Determine how many lines in the entries below contain "رسانه", and output only that number.

══ Data for the task ══

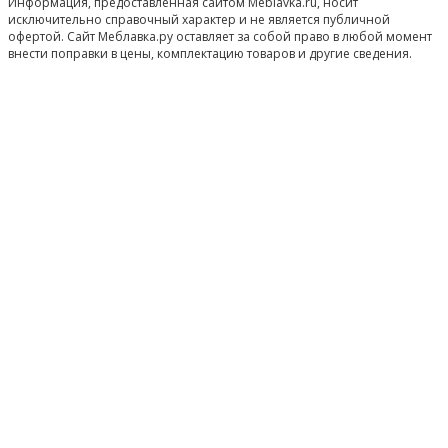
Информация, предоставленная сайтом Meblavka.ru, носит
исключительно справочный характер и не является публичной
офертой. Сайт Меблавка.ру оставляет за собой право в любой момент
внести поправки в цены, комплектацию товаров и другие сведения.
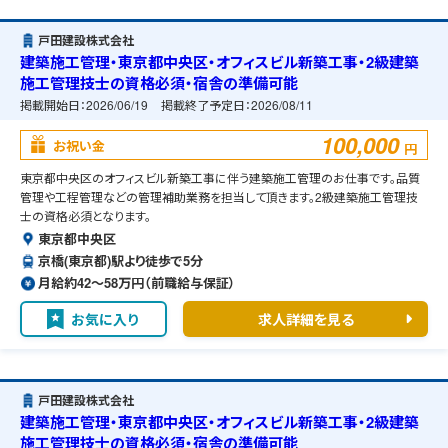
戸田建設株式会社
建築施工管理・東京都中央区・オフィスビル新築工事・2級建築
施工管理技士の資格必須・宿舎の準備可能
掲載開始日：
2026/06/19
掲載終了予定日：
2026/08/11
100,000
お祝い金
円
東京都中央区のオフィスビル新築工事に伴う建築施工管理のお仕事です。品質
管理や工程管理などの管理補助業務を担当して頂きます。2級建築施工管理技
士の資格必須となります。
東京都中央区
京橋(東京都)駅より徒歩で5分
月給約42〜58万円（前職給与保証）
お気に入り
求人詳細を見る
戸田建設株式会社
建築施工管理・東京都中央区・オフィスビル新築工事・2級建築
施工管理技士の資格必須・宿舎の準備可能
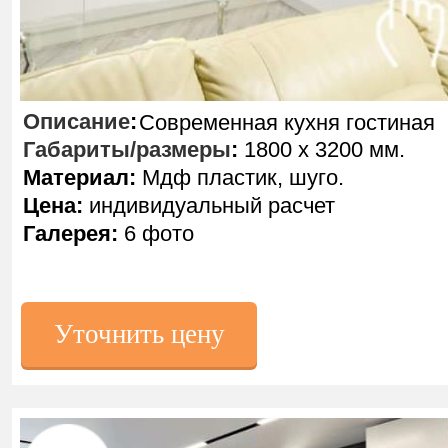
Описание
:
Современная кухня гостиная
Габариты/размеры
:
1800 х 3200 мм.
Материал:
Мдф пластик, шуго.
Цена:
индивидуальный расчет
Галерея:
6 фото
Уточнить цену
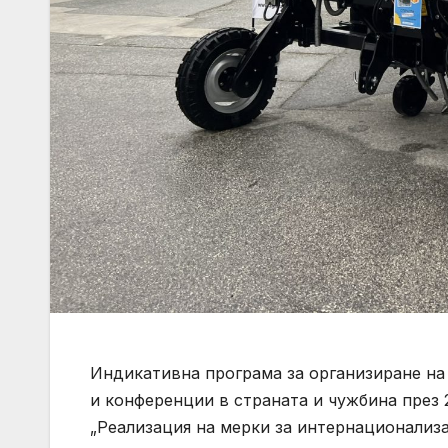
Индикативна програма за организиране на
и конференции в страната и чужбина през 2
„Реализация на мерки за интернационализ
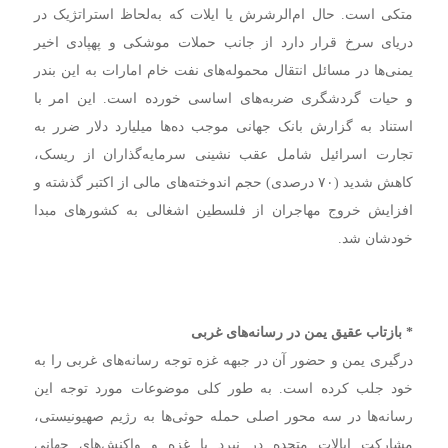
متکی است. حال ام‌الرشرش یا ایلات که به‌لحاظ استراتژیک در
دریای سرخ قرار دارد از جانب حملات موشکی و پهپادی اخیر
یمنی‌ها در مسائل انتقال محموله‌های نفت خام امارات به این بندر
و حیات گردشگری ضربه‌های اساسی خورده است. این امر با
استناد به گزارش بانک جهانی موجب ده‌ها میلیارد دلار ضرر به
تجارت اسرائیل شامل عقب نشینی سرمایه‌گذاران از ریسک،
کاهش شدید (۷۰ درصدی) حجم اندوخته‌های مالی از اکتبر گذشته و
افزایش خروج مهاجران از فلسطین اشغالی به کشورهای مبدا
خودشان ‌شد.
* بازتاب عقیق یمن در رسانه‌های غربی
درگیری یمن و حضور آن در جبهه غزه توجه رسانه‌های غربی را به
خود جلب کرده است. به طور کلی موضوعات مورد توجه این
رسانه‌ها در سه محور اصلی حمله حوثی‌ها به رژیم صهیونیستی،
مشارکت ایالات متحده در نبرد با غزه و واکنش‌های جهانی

═══

### [Solved problem]
3